Страница 3 из 20
– Да где он, твой любимый? – почти захрипела Кура. – Где он? Покажи хоть пальцем!
– Покажу, когда встречу, – нацепила на пояс меч Лава. – И не нужно делать такие страшные глаза. Ничего не произошло. Отказала Болусу, значит, на следующий год он будет женат. Примета! Королева Армилла Пурусу Арунду отказала! Подумать только, – великий король великого царства предлагал место на своем ложе той, чьего мужа, по общему мнению, он и убил! Конечно, она отказала. И что?
– Замолчи! – взвизгнула Кура и тут же перешла если не на шепот, то на сип: – Ты забыла об осторожности! Твоя гордость граничит с глупостью!
– С глупостью? – вытаращила глаза Лава и выложила все то, что не решалась сказать матери еще с лета. А потом была лестница, которая словно сама расстелилась под ногами Лавы, испуганное лицо привратника, удар дверью, вьюга в каменном ущелье узкой Гороховой улицы и холодный ветер с колким снегом в лицо, вплоть до трактира…
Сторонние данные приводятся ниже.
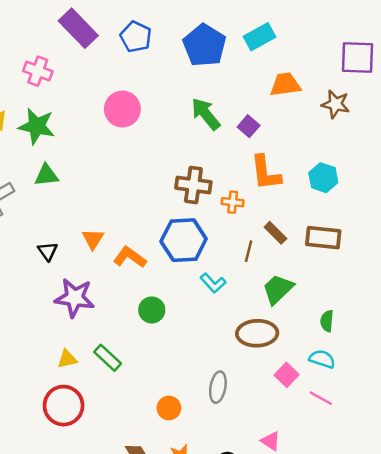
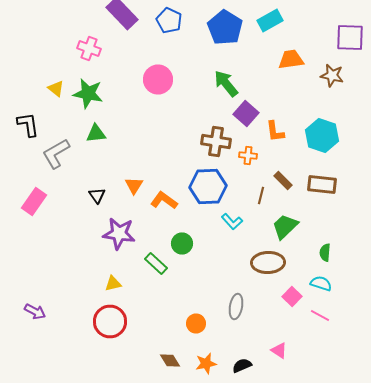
purple square: (249, 126) -> (246, 114), moved, size x1.4
orange L-shape: (266, 173) -> (275, 132), size x0.7
cyan hexagon: (323, 178) -> (322, 136), size x1.4
green rectangle: (108, 358) -> (156, 264), moved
– Вот, – трактирщик сам принес кубок вина, блюдо с угощением, принял с поклоном монету. Лава взялась замерзшими пальцами за глиняные стенки, закрыла глаза, сделала глоток. Надо было надеть что-то теплое, служанка выложила ведь на ложе и легкий пелиссон или плащ, не разглядела, и перчатки, и сапоги на меху. С другой стороны, что, как не мороз, остужает голову? Сейчас, именно сейчас, Лаве больше всего хотелось вернуться домой и обнять мать. Да, с нею невозможно говорить так, как с отцом. Но зато с отцом нельзя обняться и просто молчать. Как же не хватает ей Фламмы! Шесть лет уже прошло, как подруга бежала из Ардууса. Бежала вместе с Камаеной Тотум, но та вроде бы еще жива, и хоть не поймана лазутчиками Русатоса, но точно жива. Ходили слухи, что она вернула с нарочным герцогу Адамасу подаренный ей серебряный рог. Точно такой же, какой вернула Вервексу сама Лава. Но к рогу Камаены Тотум прилагалась записка с пожеланиями надежности и неприступности крепости Тимора, а сам рог был полон бесценных смарагдусов, рубинов и алмазов. А вот от Фламмы никаких вестей, никаких. Может быть, и нет уже ее в живых? Уж во всяком случае ее никто не разыскивает. Видно, даже в Обстинаре и Тиморе не чают увидеть свою дальнюю родственницу. А что если король Ардууса – Пурус Арундо – настиг свою бывшую дочь так же, как, по слухам, настиг ее настоящего отца – Вигила Валора? Да, вдова Вигила Валора, прекрасная королева Армилла, урожденная Кертус, младшая сестра матери Фламмы, посмела ответить Пурусу Арундо так, как считала нужным. А сама Лава могла ответить так, как она это сделала? Могла хлопнуть дверью так, что уж точно переломила нос, пусть и не самому Болусу, а его стражнику, а потом взять принца за горло и прошипеть ему в лицо, чтобы он бежал из дома своего дяди бегом, иначе – взмах ножа, и никакая женитьба ему уже не понадобится! Да, и ее нож был уже там, где и должен был находиться. И что же сделал принц? Обмочился. Сменил ненависть в глазах, которая пылала в нем с самого начала недолгой беседы, на испуг, а потом сразу вернулся к ненависти, когда Лава с брезгливостью оттолкнула от себя выросшее в доме короля Ардууса чудовище. Ударился спиной о дверь, распахнул ее, еще раз присадив дверным полотном по лицу нерасторопного стражника, бросил быстрый взгляд на оставленную после себя лужу и прошипел совсем уж по-змеиному:
– Так даже лучше! Быстрее сдохнешь! А могла бы помучиться!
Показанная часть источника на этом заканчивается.